This happens because the init_op is not run when the worker restarts from a checkpoint. The relevant implementation is in SessionManager.prepare_session().

I think for the purposes of the MonitoredSession, an initializable iterator is more like a “local variable” (which are reinitialized on each worker when they start) than a “global variable” (which are initialized once by the chief, and then restored from checkpoints). Could you try moving the initializer to the Scaffold.local_init_op and see if that fixes things?

(This is clearly “not great”. We’re still figuring out a more elegant way to integrate Datasets with the MonitoredSession and Estimator APIs. Hopefully this suggestion works in the meantime.)

/cc @ispirmustafa for MonitoredSession wisdom.

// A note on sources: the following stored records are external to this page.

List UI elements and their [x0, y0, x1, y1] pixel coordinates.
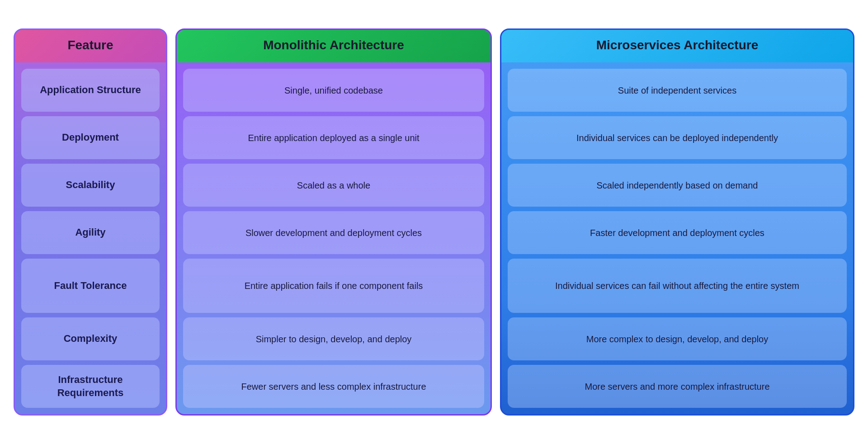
table-row: Single, unified codebase — [183, 69, 484, 112]
cell-value: Suite of independent services — [618, 85, 736, 95]
microservices-header-text: Microservices Architecture — [596, 38, 758, 52]
table-row: More servers and more complex infrastruc… — [508, 365, 847, 408]
cell-value: Faster development and deployment cycles — [590, 228, 764, 238]
table-row: Application Structure — [21, 69, 160, 112]
cell-value: Scaled as a whole — [297, 180, 370, 190]
table-row: Individual services can fail without aff… — [508, 259, 847, 313]
cell-value: More complex to design, develop, and dep… — [586, 334, 768, 344]
table-row: Infrastructure Requirements — [21, 365, 160, 408]
cell-value: Individual services can be deployed inde… — [576, 133, 778, 143]
table-row: Scaled as a whole — [183, 164, 484, 207]
feature-label: Application Structure — [40, 84, 141, 95]
monolithic-header: Monolithic Architecture — [177, 30, 491, 62]
cell-value: Single, unified codebase — [284, 85, 383, 95]
table-row: Slower development and deployment cycles — [183, 211, 484, 254]
table-row: Entire application deployed as a single … — [183, 116, 484, 159]
comparison-table: Feature Application StructureDeploymentS… — [14, 28, 854, 416]
table-row: Suite of independent services — [508, 69, 847, 112]
cell-value: More servers and more complex infrastruc… — [585, 382, 769, 392]
monolithic-body: Single, unified codebaseEntire applicati… — [177, 62, 491, 414]
feature-header: Feature — [15, 30, 166, 62]
feature-body: Application StructureDeploymentScalabili… — [15, 62, 166, 414]
cell-value: Simpler to design, develop, and deploy — [256, 334, 412, 344]
cell-value: Slower development and deployment cycles — [245, 228, 422, 238]
microservices-body: Suite of independent servicesIndividual … — [501, 62, 853, 414]
feature-label: Fault Tolerance — [54, 280, 127, 291]
cell-value: Fewer servers and less complex infrastru… — [241, 382, 426, 392]
feature-label: Infrastructure Requirements — [57, 374, 124, 398]
microservices-column: Microservices Architecture Suite of inde… — [500, 28, 854, 416]
table-row: Simpler to design, develop, and deploy — [183, 317, 484, 360]
table-row: Agility — [21, 211, 160, 254]
table-row: Entire application fails if one componen… — [183, 259, 484, 313]
feature-label: Deployment — [62, 132, 119, 143]
table-row: Individual services can be deployed inde… — [508, 116, 847, 159]
table-row: Fewer servers and less complex infrastru… — [183, 365, 484, 408]
cell-value: Entire application deployed as a single … — [248, 133, 419, 143]
table-row: Scalability — [21, 164, 160, 207]
cell-value: Entire application fails if one componen… — [245, 281, 423, 291]
feature-label: Agility — [75, 227, 105, 238]
cell-value: Scaled independently based on demand — [597, 180, 758, 190]
table-row: Scaled independently based on demand — [508, 164, 847, 207]
microservices-header: Microservices Architecture — [501, 30, 853, 62]
monolithic-column: Monolithic Architecture Single, unified … — [175, 28, 492, 416]
cell-value: Individual services can fail without aff… — [555, 281, 799, 291]
table-row: Deployment — [21, 116, 160, 159]
feature-column: Feature Application StructureDeploymentS… — [14, 28, 167, 416]
table-row: Faster development and deployment cycles — [508, 211, 847, 254]
feature-header-text: Feature — [67, 38, 113, 52]
table-row: More complex to design, develop, and dep… — [508, 317, 847, 360]
feature-label: Complexity — [64, 333, 118, 344]
table-row: Complexity — [21, 317, 160, 360]
feature-label: Scalability — [66, 179, 115, 190]
monolithic-header-text: Monolithic Architecture — [263, 38, 404, 52]
table-row: Fault Tolerance — [21, 259, 160, 313]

Scaffold.local_init_op works as intended, thanks for the suggestion. Here is a working example for future reference:

Scaffold = tf.train.Scaffold(
    local_init_op=control_flow_ops.group(variables.local_variables_initializer(),
                                         lookup_ops.tables_initializer(),
                                         iter_init_op)
    )

Datasets is a pleasant API, thanks for the effort.

@mrry Thanks, It works without any hooks 👍. So the solution is to invoke the iterator.string_handle() before creating the MonitoredSession.

# Iterator Handle and MonitoredTrainingSession

dataset_train = Dataset.range(10)
dataset_val = Dataset.range(90, 100)

iter_train_handle = dataset_train.make_one_shot_iterator().string_handle()
iter_val_handle = dataset_val.make_one_shot_iterator().string_handle()

handle = tf.placeholder(tf.string, shape=[])
iterator = Iterator.from_string_handle(
    handle, dataset_train.output_types, dataset_train.output_shapes)
next_batch = iterator.get_next()

with tf.train.MonitoredTrainingSession() as sess:
    handle_train, handle_val = sess.run([iter_train_handle, iter_val_handle])
    
    for step in range(10):
        print('train', sess.run(next_batch, feed_dict={handle: handle_train}))
        
        if step % 3 == 0:
            print('val', sess.run(next_batch, feed_dict={handle: handle_val}))

Output:
('train', 0)
('val', 90)
('train', 1)
('train', 2)
('val', 91)
('train', 3)

Thanks for confirming that that works! We’re definitely still looking for a way to make Datasets work more naturally with MonitoredSession, though 😃.

Right, the handles could potentially be collected in the after_session_create() method. Annoyingly, you’ll need to call iterator.string_handle() on each of the iterators before creating the MonitoredSession, and pass the resulting string-valued tf.Tensor objects to the hook.